Podiumsdiskussion in der besetzten Akademie der Künste
Um 8 Uhr war der Saal fast leer. Keine zwanzig Minuten später war er dann so voll, dass viele im Flur Schlange stehen mussten. Anlass für diesen Auflauf an Studenten am Dienstagabend (10.11.09) war die Podiumsdiskussion „Best of Bologna“, zu der die Akademiebesetzer im Rahmen ihrer Protestaktion geladen hatten. Neben den Professoren Klaus vom Bruch, Stephan Dillemuth, Matthias Wähner und Hermann Pitz von der Akademie hatten sich auch die Grünen-Abgeordnete Ulrike Gote (MdL) sowie Dr. Robert Stockhammer, Professor für Allgemeine und Vergleichende Literaturwissenschaft an der LMU, eingefunden, um den Bolognaprozess kontrovers zu diskutieren.
Dabei waren sich zwar alle Teilnehmer einig, dass der Bolognaprozess in seiner jetzigen Form allen Anlass zur Beschwerde gibt, dennoch gingen die Meinungen bei der Bewertung der Umstellung auf das Bachelor/Master-System massiv auseinander.
So stehen Grünen-Abgeordnete Gote und LMU-Professor Stockhammer dem Prozess prinzipiell positiv gegenüber, bemängeln aber die ihrer Ansicht nach ungenügende Umsetzung.

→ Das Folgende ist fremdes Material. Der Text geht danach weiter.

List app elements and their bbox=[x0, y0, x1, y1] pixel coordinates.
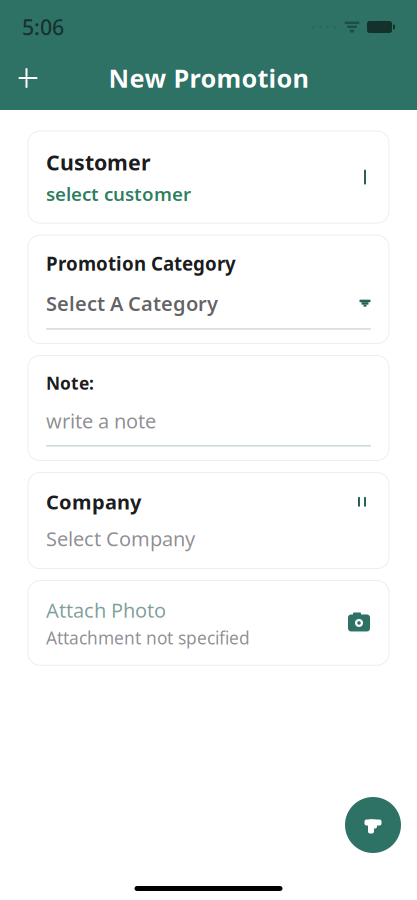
button[interactable]: Company bbox=[28, 472, 389, 569]
button[interactable]: Customer bbox=[28, 131, 389, 223]
staticText: write a note bbox=[46, 408, 156, 434]
button[interactable]: write a note bbox=[46, 408, 371, 447]
staticText: Company bbox=[46, 488, 141, 515]
staticText: Promotion Category bbox=[46, 251, 236, 276]
staticText: Note: bbox=[46, 372, 94, 394]
staticText: New Promotion bbox=[108, 61, 308, 95]
staticText: Attachment not specified bbox=[46, 626, 250, 649]
staticText: Attach Photo bbox=[46, 597, 166, 623]
button[interactable]: Select A Category bbox=[46, 290, 371, 330]
staticText: Select Company bbox=[46, 525, 195, 552]
button[interactable]: Attach Photo bbox=[28, 581, 389, 665]
staticText: select customer bbox=[46, 181, 191, 206]
button[interactable]: Submit promotion bbox=[345, 797, 401, 853]
staticText: Customer bbox=[46, 148, 151, 176]
button[interactable]: Back bbox=[6, 56, 50, 100]
staticText: 5:06 bbox=[22, 13, 64, 41]
staticText: Select A Category bbox=[46, 290, 218, 316]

Hierbei wird der schwarze Peter aber unterschiedlichen Instanzen zugeschoben: Gote macht die „Unterfinanzierung und Ökonomisierung von Bildung“ – also die Politik von Bund und Ländern verantwortlich. Dazu komme es durch geförderten Wettbewerb zu einer zunehmenden Spezialisierung der Universitäten, was statt zu mehr eher zu eingeschränkter Mobilität führe.
Stockhammer hingegen sieht die Probleme auf anderer Ebene: „Es gibt viele zwischengeschaltete Instanzen, die außerordentlich kontraproduktive Vorgaben machen.“ So habe beispielsweise die Verwaltung der LMU dafür gesorgt, dass ein funktionierender, akkreditierter Studiengang in Allgemeiner und Vergleichender Literaturwissenschaft, abgeschafft wurde und ein neuer, „nicht-akkreditierbarer“ eingeführt wurde.

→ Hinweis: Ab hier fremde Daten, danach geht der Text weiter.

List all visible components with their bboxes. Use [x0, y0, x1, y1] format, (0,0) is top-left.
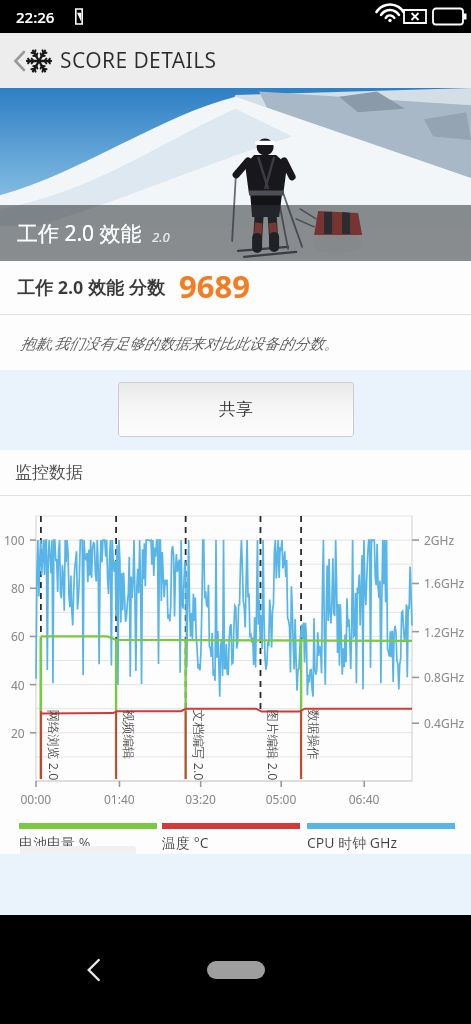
staticText: 监控数据: [15, 462, 83, 483]
staticText: 2.0: [152, 228, 170, 246]
staticText: SCORE DETAILS: [60, 46, 217, 75]
button[interactable]: Back: [70, 948, 114, 992]
staticText: 工作 2.0 效能: [17, 219, 142, 248]
button[interactable]: Home: [207, 961, 265, 979]
staticText: 共享: [219, 399, 253, 420]
other: Back: [10, 48, 26, 74]
button[interactable]: 共享: [118, 382, 354, 437]
staticText: 9689: [179, 265, 250, 307]
staticText: 22:26: [16, 7, 55, 27]
button[interactable]: Back: [0, 33, 471, 88]
staticText: 工作 2.0 效能 分数: [17, 275, 165, 300]
staticText: 抱歉,我们没有足够的数据来对比此设备的分数。: [20, 333, 339, 353]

Die Frage, ob der Bachelor nur als „Abschluss zweiter Klasse“ gelte und damit Studenten den Weg zu einem guten Job verbaue, beantwortet Stockhammer damit, dass spätestens ein schlechter Bachelor-Abschluss, der nicht zum Master qualifiziert, bezeuge, dass das gewählte Fach für den Studenten nicht unbedingt das richtige sei. Und hier liegt wohl auch einer der Vorteile des neuen Systems: Studenten bekommen viel früher die Möglichkeit, sich neu zu orientieren oder statt der Theorie die Praxis für sich zu entdecken – aber mit qualifizierendem Abschluss, nicht mit abgebrochenem Studium.

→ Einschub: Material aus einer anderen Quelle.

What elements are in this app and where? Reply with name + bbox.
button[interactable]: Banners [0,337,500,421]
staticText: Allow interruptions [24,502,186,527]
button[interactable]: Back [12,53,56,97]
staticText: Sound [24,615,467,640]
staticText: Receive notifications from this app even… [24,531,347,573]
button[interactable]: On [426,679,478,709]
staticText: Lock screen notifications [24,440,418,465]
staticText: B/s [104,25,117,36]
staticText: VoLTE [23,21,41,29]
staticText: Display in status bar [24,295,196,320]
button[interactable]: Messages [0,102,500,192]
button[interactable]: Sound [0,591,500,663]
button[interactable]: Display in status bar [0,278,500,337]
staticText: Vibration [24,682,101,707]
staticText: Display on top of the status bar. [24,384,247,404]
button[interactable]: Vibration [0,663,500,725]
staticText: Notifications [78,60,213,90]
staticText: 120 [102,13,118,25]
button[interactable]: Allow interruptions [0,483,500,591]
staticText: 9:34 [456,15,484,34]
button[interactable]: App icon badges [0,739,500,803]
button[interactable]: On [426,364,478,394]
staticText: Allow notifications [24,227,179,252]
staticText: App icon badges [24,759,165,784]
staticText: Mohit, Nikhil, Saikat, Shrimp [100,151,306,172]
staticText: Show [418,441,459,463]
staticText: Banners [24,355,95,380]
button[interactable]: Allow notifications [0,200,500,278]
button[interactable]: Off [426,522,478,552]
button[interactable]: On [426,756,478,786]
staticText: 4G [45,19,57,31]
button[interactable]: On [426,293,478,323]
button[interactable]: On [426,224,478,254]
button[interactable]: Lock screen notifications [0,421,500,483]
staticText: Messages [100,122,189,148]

Leider nur am Rande kam der Gedanke auf, worum es beim Studium überhaupt geht: Geht es wirklich um die Struktur und den Abschluss? Oder ist ein Studium nicht vielmehr eine Möglichkeit, uns unabhängig von Strukturen und Anforderungen des Marktes zu bilden – sowohl fachlich als auch persönlich? Wie Prof. Dillenmuth treffend sagt: „Freiheit entsteht auch im Kopf.“ Vielleicht wäre es dementsprechend für uns Studenten sinnvoll, einmal über unsere eigene Geisteshaltung nachzudenken, bevor wir äußere Umstände für unsere Misere verantwortlich machen: Wir beklagen uns darüber, dass unser Studium immer marktabhängiger gestaltet wird, aber sind wir es nicht selbst, die wir heute unser Studium nicht mehr ausschließlich nach dem Kriterium Interesse, sondern auch danach auswählen, welche Kombination von Fächern und/oder Kursen uns die besten Chancen auf dem Arbeitsmarkt bietet?
Im Endeffekt ist man sich wohl einig: Der angefangene Bolognaprozess kann nicht mehr aufgehalten werden. Er kann lediglich eingefroren, verändert oder sinnvoller gestaltet werden, aber das sollte nicht allein der Politik überlassen werden! Hochschulen wie Studenten müssen, sofern man etwas verbessern will, mit eingebunden werden, um einen Konsens zu finden. Und dies darf nicht an Bürokratie oder fehlender Gesprächsbereitschaft scheitern.